[Date Prev][Date Next][Thread Prev][Thread Next][Date Index][Thread Index]
Re: [Qemu-ppc] [Qemu-devel] [PATCH v2 3/5] numa: make sure that all cpus
From: |
Eduardo Habkost |
Subject: |
Re: [Qemu-ppc] [Qemu-devel] [PATCH v2 3/5] numa: make sure that all cpus in has has_node_id set if numa is enabled |
Date: |
Mon, 29 May 2017 10:22:41 -0300 |
User-agent: |
Mutt/1.8.0 (2017-02-23) |
On Mon, May 29, 2017 at 01:45:36PM +0200, Igor Mammedov wrote:
> On Fri, 26 May 2017 13:06:30 -0300
> Eduardo Habkost <address@hidden> wrote:
>
> > On Tue, May 23, 2017 at 04:38:48PM +0200, Igor Mammedov wrote:
> > > It fixes/add missing _PXM object for non mapped CPU (x86)
> > > and missing fdt node (virt-arm).
> > >
> > > It ensures that possible_cpus contains complete mapping if
> > > numa is enabled by the time machine_init() is executed.
> > >
> > > As result non completely mapped CPUs:
> > > 1) appear in ACPI/fdt blobs
> > > 2) QMP query-hotpluggable-cpus command shows bound nodes for such CPUs
> > > 3) allows to drop checks for has_node_id in numa only code,
> > > reducing number of invariants incomplete mapping could produce
> > > 4) moves fixup/implicit node init from runtime numa_cpu_pre_plug()
> > > (when CPU object is created) to machine_numa_finish_init() which
> > > helps to fix [1, 2] and make possible_cpus complete source
> > > of numa mapping available even before CPUs are created.
> > >
> > > Signed-off-by: Igor Mammedov <address@hidden>
> >
> > Code that will be affected, but will keep the same behavior:
> >
> > * pre_plug handler when node-id is omitted on device_add: it
> > already sets node_id=0 if !has_node_id
> > * However, pre_plug behavior is being changed when node-id is
> > set. See below.
> > * build_srat() (both x86 and arm): already sets node_id = 0 if
> > !has_node_id
> > * bochs_bios_init(): already uses g_new0(), so already had
> > omitted entries set to 0.
> >
> > Affected code that will change behavior with this patch:
> >
> > * pre_plug handler when node-id is set:
> > * See my reply to patch 1/5. This patch restores the old
> > behavior that rejected node-id != 0 on omitted CPUs.
> I'll look into it.
>
> > * ACPI _PXM initialization
> > * arm/virt.c: numa-node-id will now be set for all CPUs
> > * QMP/HMP query-hotpluggable-cpus output
> > * Desirable change, as now the QMP command will reflect what
> > the guest is really seeing
> >
> > Due to the _PXM and FDT changes, I have the same objection I have
> > for patch 4/5: if we are going to break user expectations when
> > using incomplete NUMA mappings, let's do that only once (when we
> > start rejecting incomplete NUMA mappings).
>
> FDT/PXM change is bugfix to firmware that I insist on.

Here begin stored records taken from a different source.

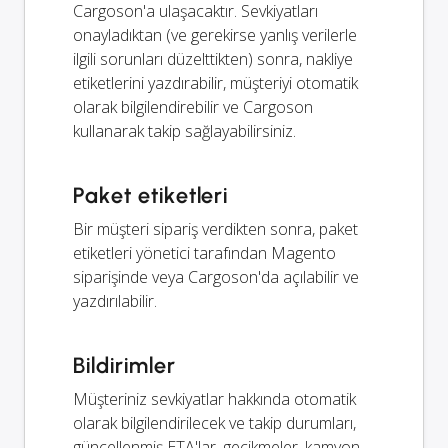
Cargoson'a ulaşacaktır. Sevkiyatları
onayladıktan (ve gerekirse yanlış verilerle
ilgili sorunları düzelttikten) sonra, nakliye
etiketlerini yazdırabilir, müşteriyi otomatik
olarak bilgilendirebilir ve Cargoson
kullanarak takip sağlayabilirsiniz.
Paket etiketleri
Bir müşteri sipariş verdikten sonra, paket
etiketleri yönetici tarafından Magento
siparişinde veya Cargoson'da açılabilir ve
yazdırılabilir.
Bildirimler
Müşteriniz sevkiyatlar hakkında otomatik
olarak bilgilendirilecek ve takip durumları,
güncellenmiş ETA'lar, gecikmeler, kamyon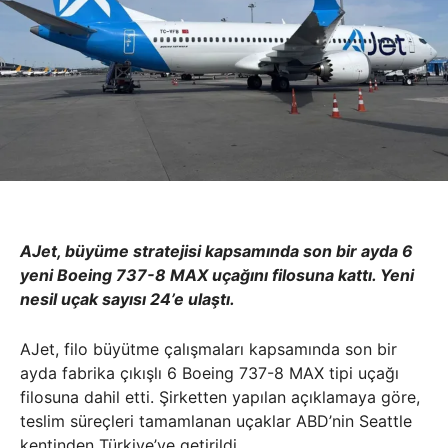
AJet, büyüme stratejisi kapsamında son bir ayda 6
yeni Boeing 737-8 MAX uçağını filosuna kattı. Yeni
nesil uçak sayısı 24’e ulaştı.
AJet, filo büyütme çalışmaları kapsamında son bir
ayda fabrika çıkışlı 6 Boeing 737-8 MAX tipi uçağı
filosuna dahil etti. Şirketten yapılan açıklamaya göre,
teslim süreçleri tamamlanan uçaklar ABD’nin Seattle
kentinden Türkiye’ye getirildi.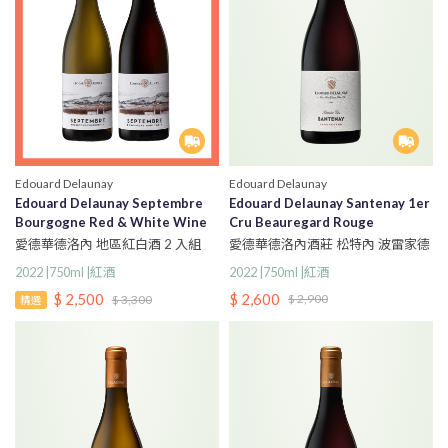
Edouard Delaunay
Edouard Delaunay
Edouard Delaunay Septembre
Edouard Delaunay Santenay 1er
Bourgogne Red & White Wine
Cru Beauregard Rouge
Set
愛德華德洛內酒莊 松特內 波雷家德
愛德華德洛內 地區紅白酒 2 入組
一級園 紅酒
2022 |750ml |紅酒
2022 |750ml |紅酒
$ 2,600
$ 2,500
$ 2,900
$ 3,300
精選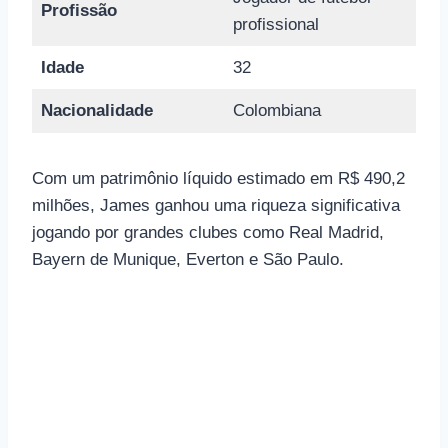
Profissão
profissional
Idade
32
Nacionalidade
Colombiana
Com um patrimônio líquido estimado em R$ 490,2
milhões, James ganhou uma riqueza significativa
jogando por grandes clubes como Real Madrid,
Bayern de Munique, Everton e São Paulo.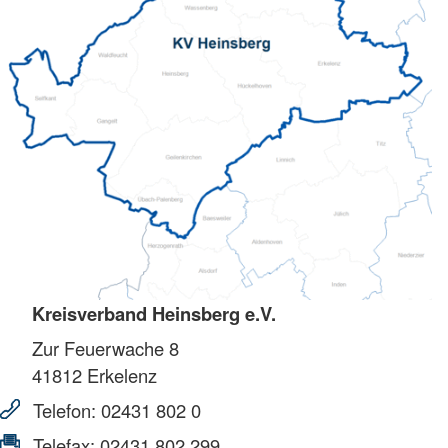
Kreisverband Heinsberg e.V.
Zur Feuerwache 8
41812
Erkelenz
Telefon:
02431 802 0
Telefax:
02431 802 299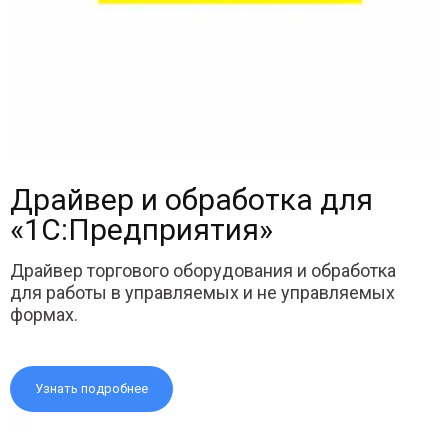
Драйвер и обработка для
«1С:Предприятия»
Драйвер торгового оборудования и обработка
для работы в управляемых и не управляемых
формах.
Узнать подробнее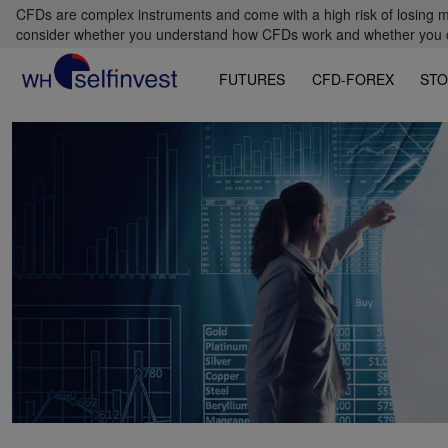
CFDs are complex instruments and come with a high risk of losing m
consider whether you understand how CFDs work and whether you can
FUTURES
CFD-FOREX
STO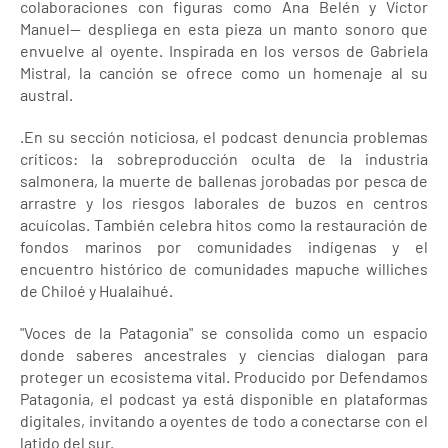
colaboraciones con figuras como Ana Belén y Víctor
Manuel— despliega en esta pieza un manto sonoro que
envuelve al oyente. Inspirada en los versos de Gabriela
Mistral, la canción se ofrece como un homenaje al su
austral.
.En su sección noticiosa, el podcast denuncia problemas
críticos: la sobreproducción oculta de la industria
salmonera, la muerte de ballenas jorobadas por pesca de
arrastre y los riesgos laborales de buzos en centros
acuícolas. También celebra hitos como la restauración de
fondos marinos por comunidades indígenas y el
encuentro histórico de comunidades mapuche williches
de Chiloé y Hualaihué.
"Voces de la Patagonia" se consolida como un espacio
donde saberes ancestrales y ciencias dialogan para
proteger un ecosistema vital. Producido por Defendamos
Patagonia, el podcast ya está disponible en plataformas
digitales, invitando a oyentes de todo a conectarse con el
latido del sur.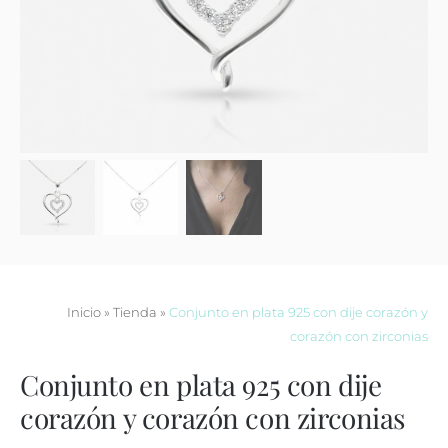
Contacto
Inicio
»
Tienda
»
Conjunto en plata 925 con dije corazón y
corazón con zirconias
Conjunto en plata 925 con dije
corazón y corazón con zirconias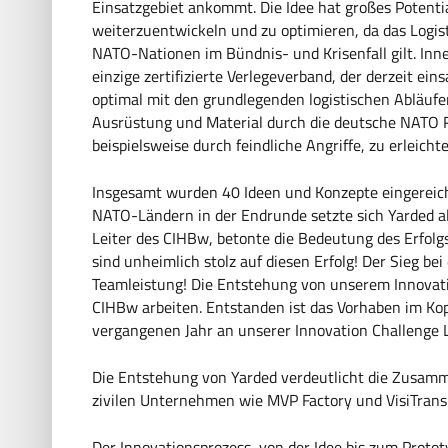
Einsatzgebiet ankommt. Die Idee hat großes Potentia
weiterzuentwickeln und zu optimieren, da das Logist
NATO-Nationen im Bündnis- und Krisenfall gilt. Inn
einzige zertifizierte Verlegeverband, der derzeit ein
optimal mit den grundlegenden logistischen Abläuf
Ausrüstung und Material durch die deutsche NATO R
beispielsweise durch feindliche Angriffe, zu erleichte
Insgesamt wurden 40 Ideen und Konzepte eingereicht
NATO-Ländern in der Endrunde setzte sich Yarded a
Leiter des CIHBw, betonte die Bedeutung des Erfolgs 
sind unheimlich stolz auf diesen Erfolg! Der Sieg be
Teamleistung! Die Entstehung von unserem Innovati
CIHBw arbeiten. Entstanden ist das Vorhaben im Kop
vergangenen Jahr an unserer Innovation Challenge 
Die Entstehung von Yarded verdeutlicht die Zusam
zivilen Unternehmen wie MVP Factory und VisiTrans
Der Innovationsprozess, von der Idee bis zum Proto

> Firmware should properly describe all CPUs instead of repeating
> partial CPU mapping nonsense.
>
> Wrt _PXM change see
> (27111931 acpi: provide _PXM method for CPU devices if QEMU is started numa
> enabled)
> provided we keep 0 node fallback by dropping 4/5
> linux guest will behave the same as without _PXM.
If it is a bug fix, then I agree with it. Also, this doesn't
change the topology of the virtual hardware, so it shouldn't
break user expectations anyway.
>
> And again there wasn't any compat code around that
> and guest saw node-id change when it's been restarted.
>
> Wrt FDT change, it's the same and I also talked with
> Drew about it, his reply was that for ARM target
> they don't care much about NUMA as not all pieces are
> there to make pinning work on host side yet.
>
> PS:
> There wasn't any promise made to keep firmware side
> bug compatible or versioned so users should not have
> expectations about it in the first place.
You are right about this.
>
> Pls don't push for bug compat stuff in the firmware
> as it will rise false expectations (at least until
> we decide to care about it by default).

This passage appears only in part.